How many unique words are needed to cover 50% and 90% of all word instances?

all_words <- text_df %>%
  unnest_tokens(word, text) %>%
  count(word, sort = TRUE) %>%
  mutate(cumulative_pct = cumsum(n) / sum(n) * 100)

cover_50 <- min(which(all_words$cumulative_pct >= 50))
cover_90 <- min(which(all_words$cumulative_pct >= 90))

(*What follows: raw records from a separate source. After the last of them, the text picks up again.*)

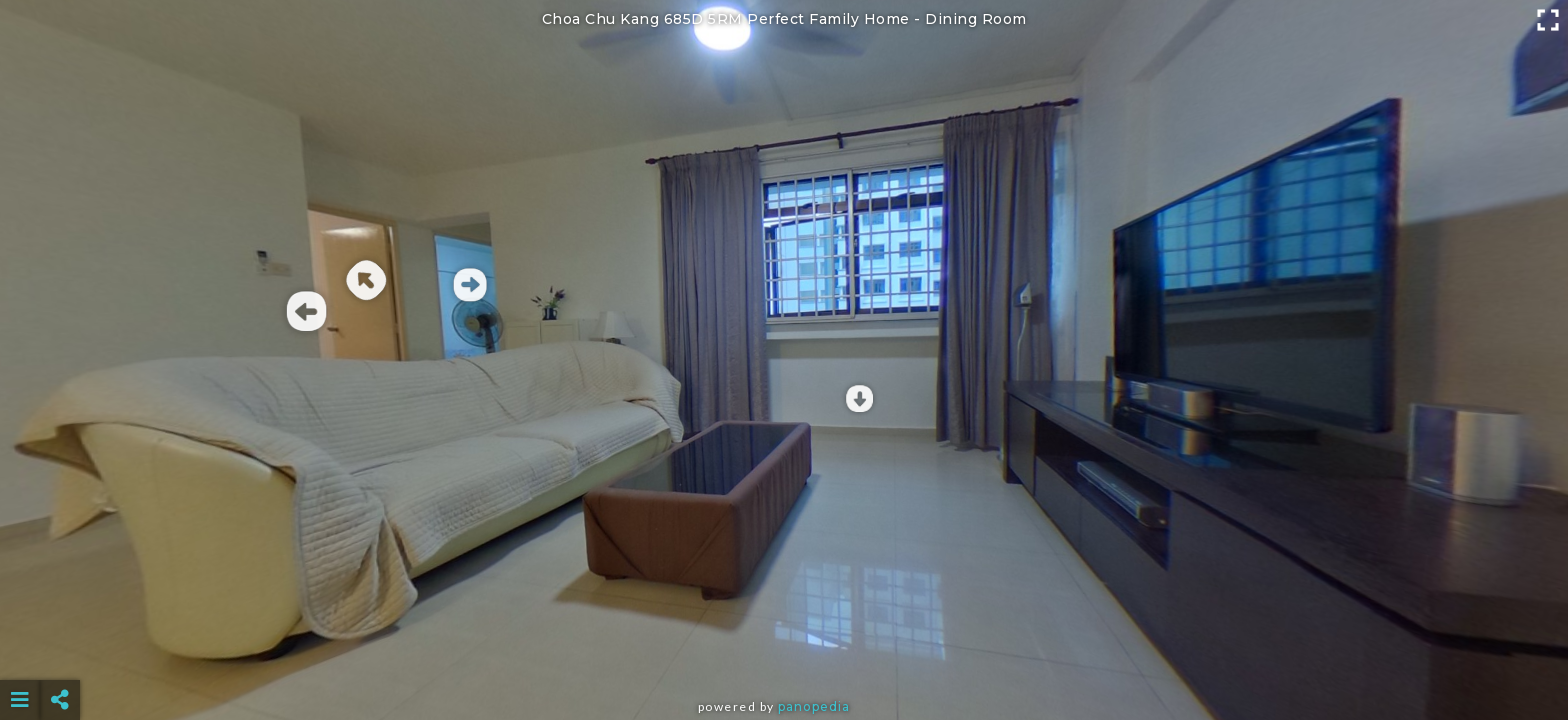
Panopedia (814, 706)
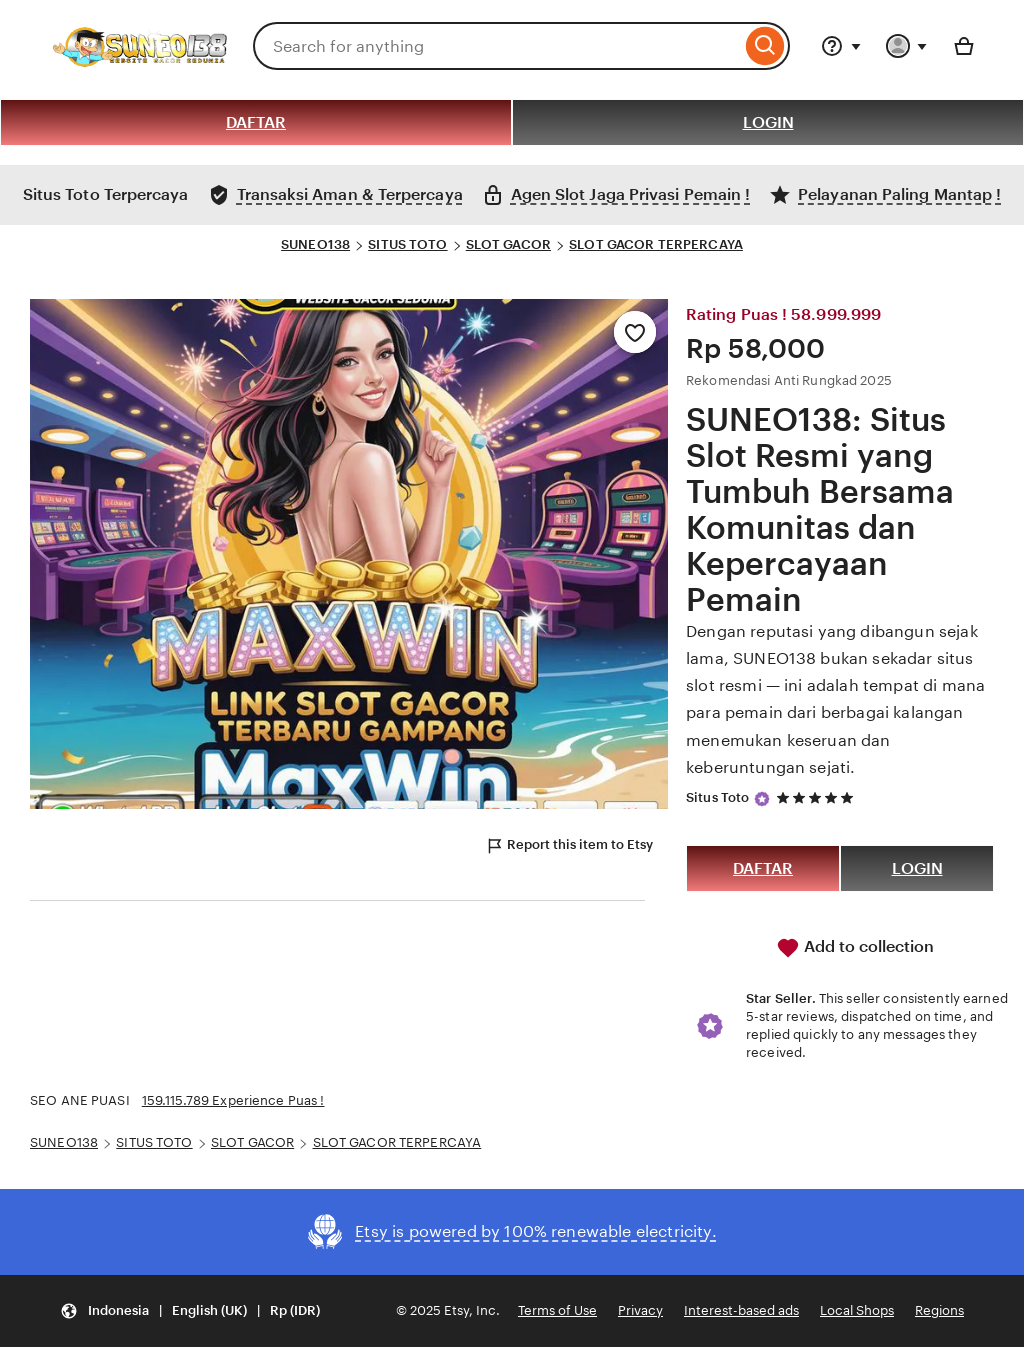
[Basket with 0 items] (964, 46)
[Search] (765, 46)
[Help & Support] (841, 46)
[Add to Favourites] (635, 332)
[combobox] (497, 46)
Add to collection (855, 948)
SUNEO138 (315, 244)
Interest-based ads (741, 1310)
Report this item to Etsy (569, 846)
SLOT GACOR (508, 244)
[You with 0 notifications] (907, 46)
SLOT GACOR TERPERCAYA (656, 244)
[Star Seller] (762, 799)
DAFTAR (256, 122)
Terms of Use (557, 1310)
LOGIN (768, 122)
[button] (190, 1311)
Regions (939, 1310)
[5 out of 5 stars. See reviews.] (818, 798)
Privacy (640, 1310)
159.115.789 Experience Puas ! (233, 1100)
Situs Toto (717, 797)
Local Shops (857, 1310)
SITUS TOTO (407, 244)
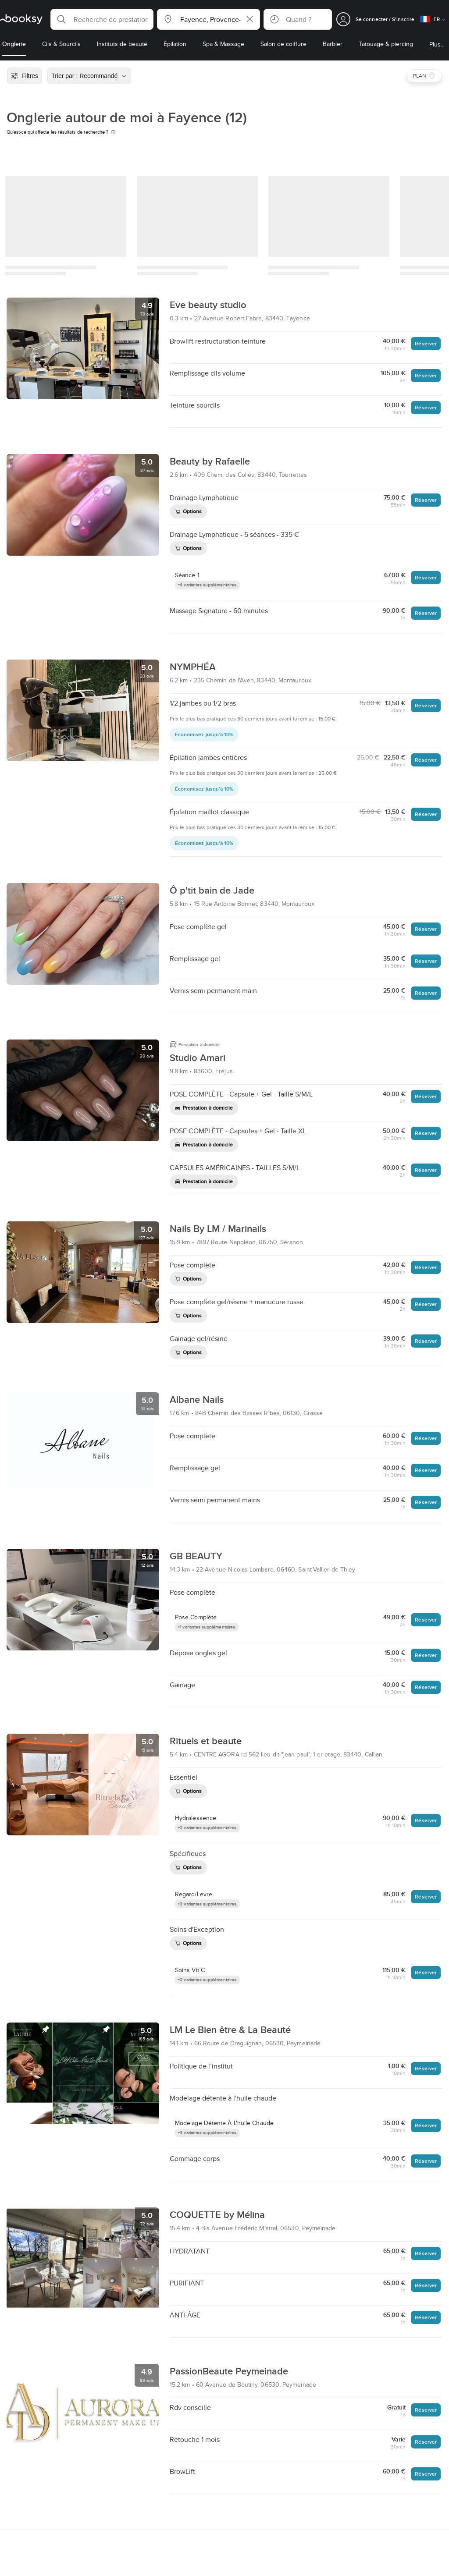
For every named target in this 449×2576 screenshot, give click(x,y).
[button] (101, 19)
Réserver (426, 343)
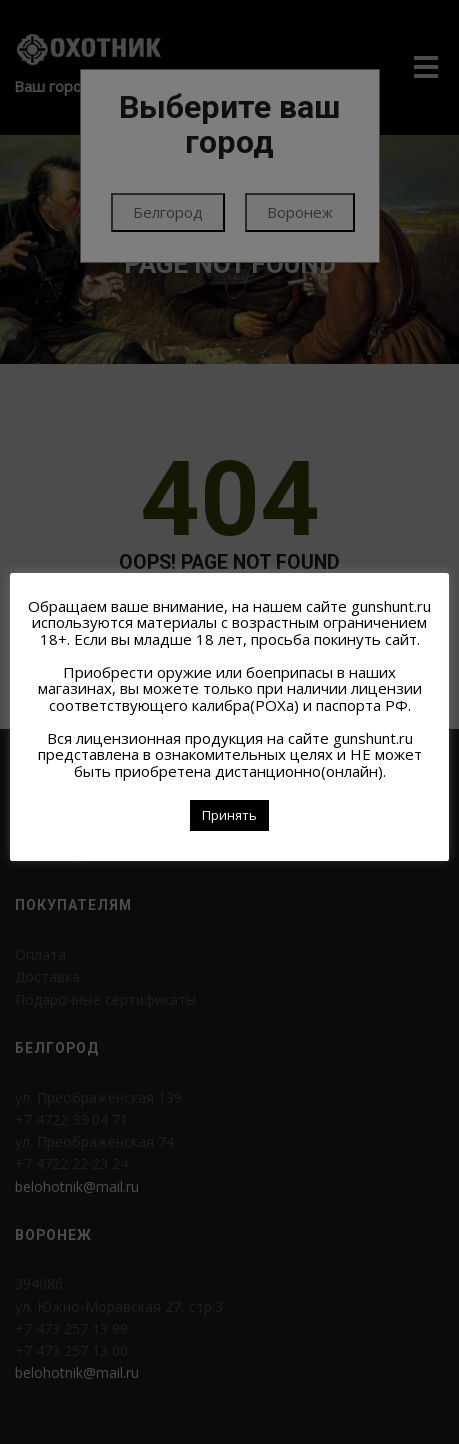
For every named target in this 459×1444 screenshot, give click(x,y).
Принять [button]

cat("Words needed to cover 50% of instances:", cover_50, "\n")
## Words needed to cover 50% of instances: 987
cat("Words needed to cover 90% of instances:", cover_90, "\n")
## Words needed to cover 90% of instances: 15004
# Plot coverage curve
ggplot(all_words[1:min(5000, nrow(all_words)), ],
       aes(x = seq_along(word), y = cumulative_pct)) +
  geom_line(color = "steelblue", size = 1) +
  geom_hline(yintercept = 50, linetype = "dashed", color = "orange") +
  geom_hline(yintercept = 90, linetype = "dashed", color = "red") +
  labs(title = "Word Coverage Curve",
       x = "Number of Unique Words (Ranked by Frequency)",
       y = "Cumulative % of Word Instances") +
  theme_minimal()


7. Key Findings


8. Plan for Prediction Algorithm & Shiny App

Algorithm

We will build an N-gram language model (unigram, bigram, trigram, and optionally 4-gram) with Stupid Backoff smoothing:

  1. Tokenize and build frequency tables for N-grams (N = 1 to 4)
  2. Given user input, look up the last 1–3 words in the N-gram tables
  3. Return the top-3 most probable next words
  4. Fall back to lower-order N-grams if no match is found

Shiny App

The app will feature: - A text input box where users type a sentence - Real-time prediction of the next word (top 3 suggestions) - A clean, mobile-friendly UI

Optimization

  • Store N-gram tables as compressed .rds files for fast loading
  • Filter low-frequency N-grams (frequency < 2) to reduce memory usage

9. Conclusion

This EDA confirms that the dataset is rich and well-suited for building an NLP prediction model. The next steps are to build optimized N-gram frequency tables and deploy the Shiny app with a responsive prediction engine.